After Shergar's Derby victory in 1981, the wily Aga Khan syndicated ownership of the horse, selling more than 40 shares, keeping five for himself and valuing the animal at €10m, which was an astonishing sum for a horse at the time. One of those who bought into the syndicate of 35 owners was Stan Cosgrove himself.
What nobody had factored into the equation was the IRA. The terrorist organisation was looking for funds to buy equipment to kick-start its flagging campaign in Northern Ireland. On the night of February 8, 1983, an armed IRA unit - believed to be led by a man who later became a leading figure in the organisation's political wing, Sinn Fein - called to the house of the stud farm's head groom, Jim Fitzgerald, in the grounds of the stud farm and forced him to identity Shergar.
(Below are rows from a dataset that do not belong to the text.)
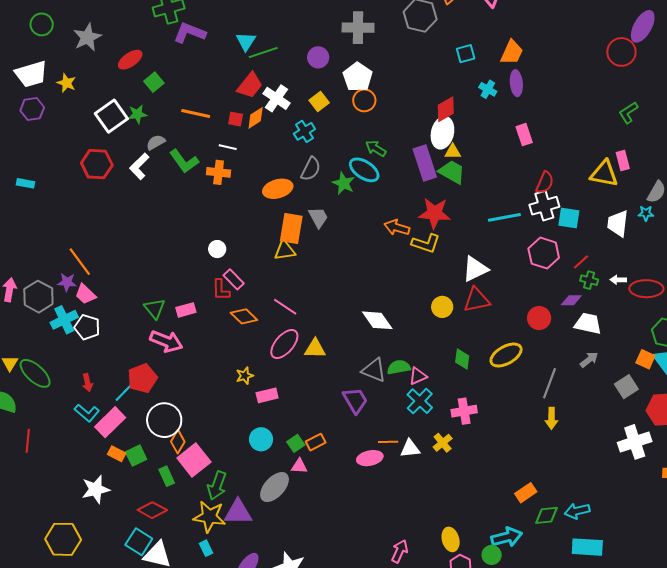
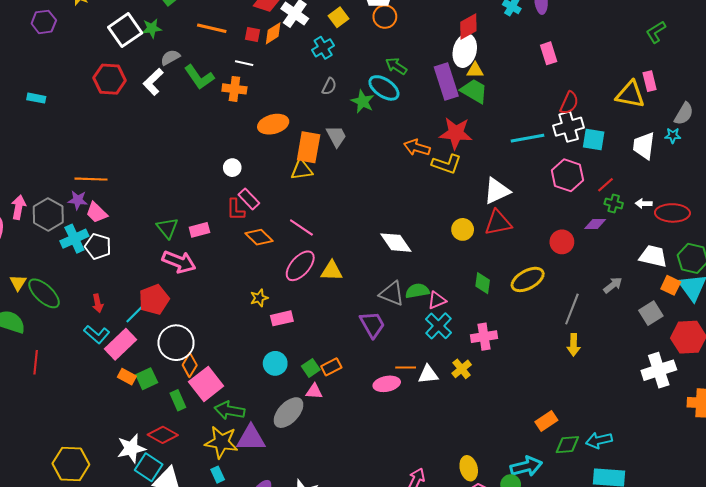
gray semicircle: (311, 169) -> (329, 86), size x0.7
orange ellipse: (278, 189) -> (273, 124), moved
orange line: (80, 262) -> (91, 179), turned -52
white trapezoid: (588, 324) -> (653, 256), moved
green arrow: (217, 486) -> (229, 410), turned 80
white star: (96, 489) -> (131, 448), moved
The horse was loaded into a horse box and driven away. Fitzgerald, a father of two young children, was taken away in another car and dumped on the remote country road near Kilcock, on the borders of Kildare and Westmeath. It is believed that the gang was totally unaware of how to deal with a highly strung thoroughbred and the horse broke a leg and was shot. According to the IRA informer, Sean O'Callaghan, the remains of Shergar were buried in a remote part of Co Leitrim where the gang was based.
When he eventually got back to Ballymany, Fitzgerald contacted Stan Cosgrove and told him of the IRA's €2m ransom demand. Through an intermediary, two Fine Gael government ministers, local TD Alan Dukes and Minister for Justice, Michael Noonan, were informed of the kidnapping and ransom demand.
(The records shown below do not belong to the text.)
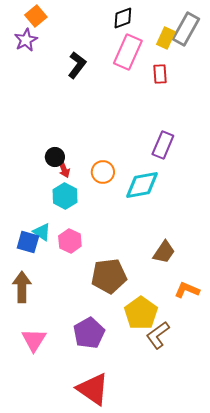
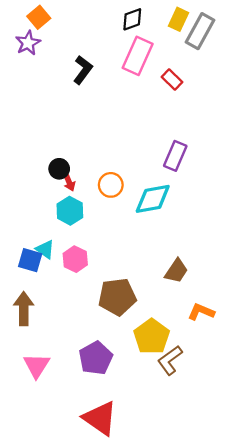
yellow rectangle: (166, 38) -> (178, 19), moved
red rectangle: (160, 74) -> (172, 80), turned -42

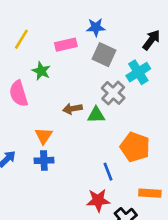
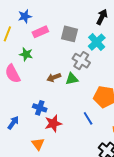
blue star: (96, 27) -> (25, 16), moved
orange triangle: (44, 136) -> (38, 144), moved
blue cross: (44, 160) -> (40, 108), moved, turned 32
red star: (98, 200) -> (53, 123), moved

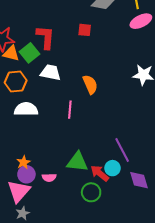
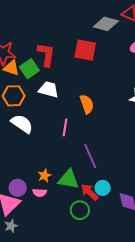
red square: (85, 30) -> (85, 50), size x1.6
white semicircle: (26, 109) -> (22, 124), turned 30
purple line: (122, 150) -> (90, 156), moved
orange star: (23, 162) -> (44, 176), moved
Both of them said the gardai should be contacted, contrary to the orders of the IRA kidnap gang, as did the Aga Khan when he was contacted in Paris.
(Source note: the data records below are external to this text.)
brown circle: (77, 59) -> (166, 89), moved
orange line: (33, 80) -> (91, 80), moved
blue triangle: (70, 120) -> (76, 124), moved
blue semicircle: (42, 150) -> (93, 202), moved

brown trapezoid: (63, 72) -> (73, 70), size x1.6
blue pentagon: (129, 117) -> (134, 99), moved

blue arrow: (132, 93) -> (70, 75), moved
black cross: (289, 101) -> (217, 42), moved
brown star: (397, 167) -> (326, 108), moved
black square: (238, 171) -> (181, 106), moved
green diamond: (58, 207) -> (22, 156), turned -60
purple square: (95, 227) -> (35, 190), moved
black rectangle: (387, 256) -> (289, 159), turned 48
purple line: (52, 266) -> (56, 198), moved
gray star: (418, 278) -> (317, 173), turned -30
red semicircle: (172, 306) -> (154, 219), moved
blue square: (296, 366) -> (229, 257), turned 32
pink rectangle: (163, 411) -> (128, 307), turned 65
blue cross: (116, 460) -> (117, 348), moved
It was then that Stan Cosgrove became known internationally as Shergar's Vet, leading the search to find the missing horse. Behind the scenes, there was dissension among the syndicate owners about raising a ransom to get the horse back, with one of them, Lord Derby, implacably against the idea. Some had insurance and others had not. Although Cosgrove had insurance, he never got paid because the risk of kidnapping was not covered in the policy.
The search became at times farcical, with Cosgrove going to the Crofton Hotel near Dublin Airport and complying with a code-worded instruction asking "are there any messages for Johnny Logan?" - the name of the well-known Eurovision singer. He was later told that members of the gang, who had sent a picture of a horse's head, which he identified as Shergar and a newspaper, had spotted members of the Garda's elite unit in the grounds of the hotel.
Another complicated 'sting' was arranged eight weeks later and Cosgrove was a central figure in organising £80,000 for an informant, which later disappeared from the boot of a car.
In the aftermath, Stan Cosgrove, who lived at Barrow House, Monasterevin, Co Kildare with his wife Maureen and 10 children, became a leading figure in horse racing due to his professional expertise and his association with Ballymany Stud. He established Troytown Equine Hospital in Kildare and was a long-time director of a bloodstock agency.
Stan Cosgrove, who died on August 29, will be buried in Monasterevin, Co Kildare tomorrow, a day shy of his 92nd birthday. He is survived by his 10 children.